Create an Intelligent App With Google Cloud Speech and Natural Language APIs

An application that truly understands a natural language is something sci-fi enthusiasts, programmers, and AI researchers have dreamed about for decades. Today, thanks to large advances in machine learning technologies, that dream is closer than ever to becoming a reality.
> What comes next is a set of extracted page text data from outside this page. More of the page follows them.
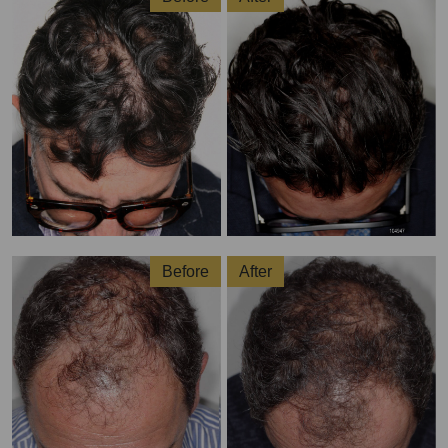
Before
After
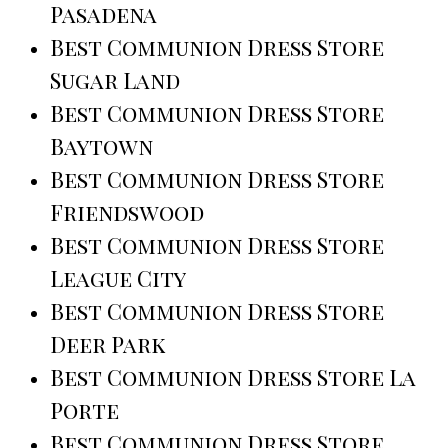
Pasadena
Best Communion Dress Store
Sugar Land
Best Communion Dress Store
Baytown
Best Communion Dress Store
Friendswood
Best Communion Dress Store
League City
Best Communion Dress Store
Deer Park
Best Communion Dress Store La
Porte
Best Communion Dress Store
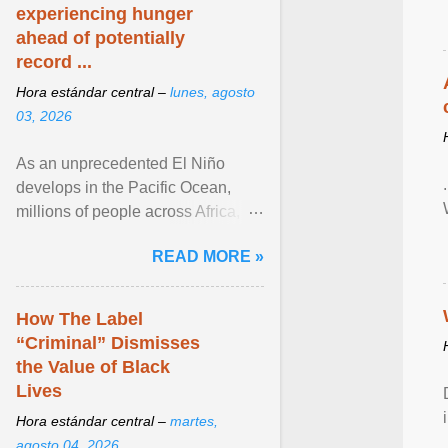
experiencing hunger
ahead of potentially
record ...
Hora estándar central –
lunes, agosto
03, 2026
As an unprecedented El Niño
develops in the Pacific Ocean,
millions of people across Africa,
Asia, Latin America and Middle
READ MORE »
East face worsening ... View
article...
How The Label
“Criminal” Dismisses
the Value of Black
Lives
Hora estándar central –
martes,
agosto 04, 2026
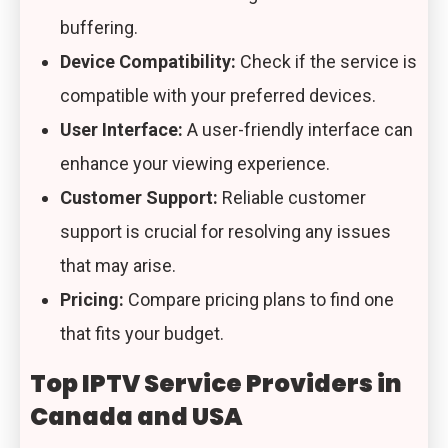
buffering.
Device Compatibility:
Check if the service is
compatible with your preferred devices.
User Interface:
A user-friendly interface can
enhance your viewing experience.
Customer Support:
Reliable customer
support is crucial for resolving any issues
that may arise.
Pricing:
Compare pricing plans to find one
that fits your budget.
Top IPTV Service Providers in
Canada and USA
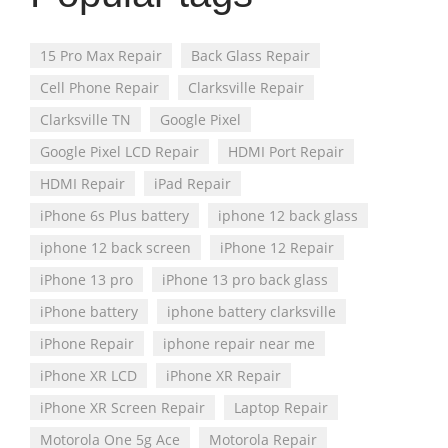
15 Pro Max Repair
Back Glass Repair
Cell Phone Repair
Clarksville Repair
Clarksville TN
Google Pixel
Google Pixel LCD Repair
HDMI Port Repair
HDMI Repair
iPad Repair
iPhone 6s Plus battery
iphone 12 back glass
iphone 12 back screen
iPhone 12 Repair
iPhone 13 pro
iPhone 13 pro back glass
iPhone battery
iphone battery clarksville
iPhone Repair
iphone repair near me
iPhone XR LCD
iPhone XR Repair
iPhone XR Screen Repair
Laptop Repair
Motorola One 5g Ace
Motorola Repair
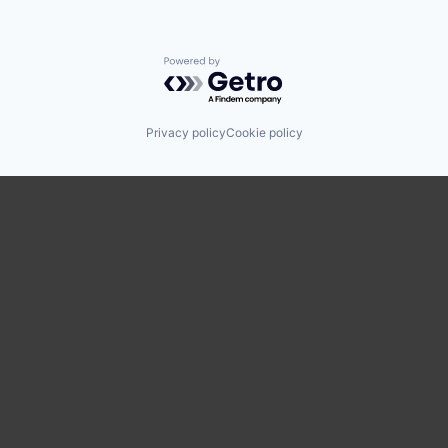
Powered by Getro.com
Privacy policy
Cookie policy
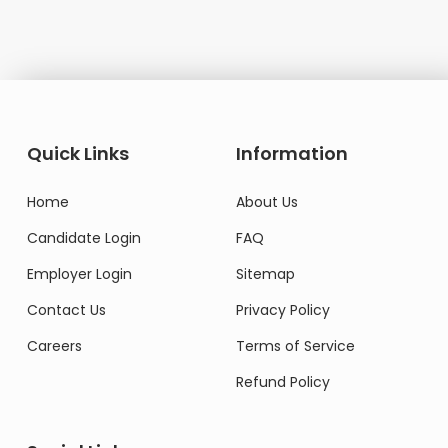
Quick Links
Information
Home
About Us
Candidate Login
FAQ
Employer Login
Sitemap
Contact Us
Privacy Policy
Careers
Terms of Service
Refund Policy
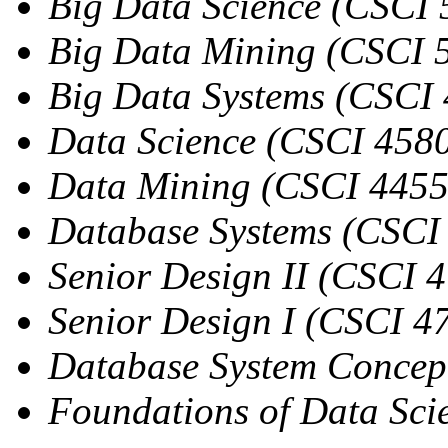
Big Data Science (CSCI
Big Data Mining (CSCI 
Big Data Systems (CSCI
Data Science (CSCI 458
Data Mining (CSCI 4455
Database Systems (CSCI
Senior Design II (CSCI 4
Senior Design I (CSCI 4
Database System Concep
Foundations of Data Sci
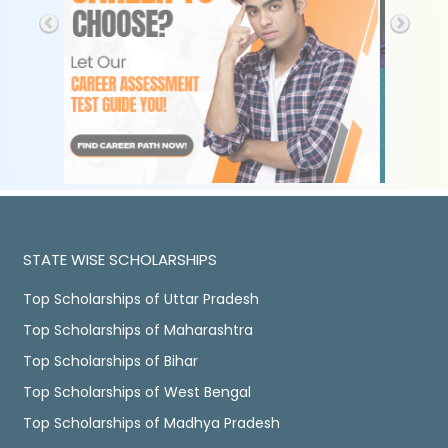
STATE WISE SCHOLARSHIPS
Top Scholarships of Uttar Pradesh
Top Scholarships of Maharashtra
Top Scholarships of Bihar
Top Scholarships of West Bengal
Top Scholarships of Madhya Pradesh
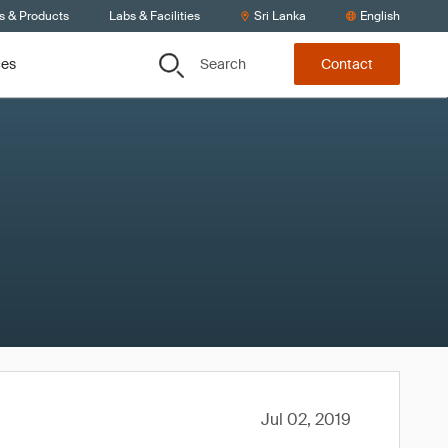
s & Products
Labs & Facilities
Sri Lanka
English
Search
ces
Contact
Jul 02, 2019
What’s more, cloud-based services such as Google Cloud Machine Learning have made those technologies freely available for everyone to use.

In this tutorial, you’ll learn how to use two powerful natural language-oriented APIs offered by the Google Cloud Machine Learning platform: Cloud Speech API and Cloud Natural Language API. By using them together, you can create apps that can handle speech in a variety of widely spoken languages.

Prerequisites

To follow along, you’ll need:

Android Studio 2.2 or higher
a Google Cloud Platform account
a device that runs Android 4.4 or higher

1. Why Use These APIs?

An application that can process speech must have the following capabilities:

It must be able to extract individual words from raw audio data.
It must be able to make educated guesses about the grammatical relationships between the words it has extracted.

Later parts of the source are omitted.